Integrating mapping-, assembly- and haplotype-based approaches for calling variants in clinical sequencing applications

Abstract

High-throughput DNA sequencing technology has transformed genetic research and is starting to make an impact on clinical practice. However, analyzing high-throughput sequencing data remains challenging, particularly in clinical settings where accuracy and turnaround times are critical. We present a new approach to this problem, implemented in a software package called Platypus. Platypus achieves high sensitivity and specificity for SNPs, indels and complex polymorphisms by using local de novo assembly to generate candidate variants, followed by local realignment and probabilistic haplotype estimation. It is an order of magnitude faster than existing tools and generates calls from raw aligned read data without preprocessing. We demonstrate the performance of Platypus in clinically relevant experimental designs by comparing with SAMtools and GATK on whole-genome and exome-capture data, by identifying de novo variation in 15 parent-offspring trios with high sensitivity and specificity, and by estimating human leukocyte antigen genotypes directly from variant calls.

Figure 1

Simplified flow diagram of the integrated calling algorithm. The three stages of the algorithm are pipelined without using intermediate files or separate processes. Mapped and sorted BAM files are used as input; merging, sample demultiplexing and read deduplication are all performed by Platypus. The resulting variant calls require no post-processing, except for a Bayesian filtering stage for de novo mutations. (a) Candidate variants are obtained from read alignments, local assembly and external sources (not shown), and candidate haplotypes are formed. (b) The support of each read for any candidate haplotype is computed by alignment, and population haplotype frequencies are fitted to a diploid segregation model. (c) Variants are called by first calling haplotypes, followed by marginalization over secondary variation. Filtering on the variant and sample levels results in a final call set. See the supplementary note for full details of the algorithm.

Figure 2

Size distribution of indel calls in the NA12878 trio. (a) Histogram of small indel calls (up to 50 bp) by size (negative size, deletion with respect to the reference sequence) for three calling algorithms.

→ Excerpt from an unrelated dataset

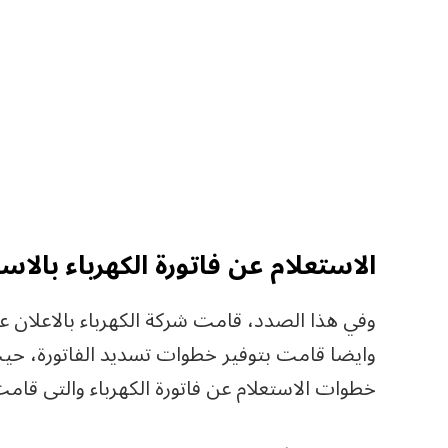
الاستعلام عن فاتورة الكهرباء بالا
وفي هذا الصدد، قامت شركة الكهرباء بالاعلان عن
وايضا قامت بتوفير خطوات تسديد الفاتورة، حي
خطوات الاستعلام عن فاتورة الكهرباء والتى قامت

UG, UnifiedGenotyper; HC, HaplotypeCaller. (b) Smoothed histograms (10-bp bins) showing larger indels and peaks around ~300 bp corresponding to insertions and deletions of Alu transposable elements. Local assembly allows Platypus to detect insertions up to a few hundred basepairs in size and deletions of over 1 kb in size.

Figure 3

Genotypes of the HLA-A, HLA-B and HLA-C loci at two- and four-digit resolution. Combined genotype alignment scores relative to the maximum-scoring genotypes are shown as a heat map; gray boxes indicate correct genotypes. Correct and unique genotypes at four-digit resolution were estimated from Platypus reference and variant calls for HLA-B (HLA-B*56:01/HLA-B*08:01) and HLA-C (HLA-C*07:01/HLA-C*01:02) (heat maps for genotypes at two-digit resolution shown; see supplementary Fig. 2 for heat maps at four-digit resolution). For HLA-A, the correct genotype HLA-A*11:01/HLA-A*01:01 was among the highest scoring genotypes, but it could be resolved uniquely at two-digit resolution only (lower middle panel); ambiguities remained at four-digit resolution for both haplotypes (right; genotypes with identical scores are indicated).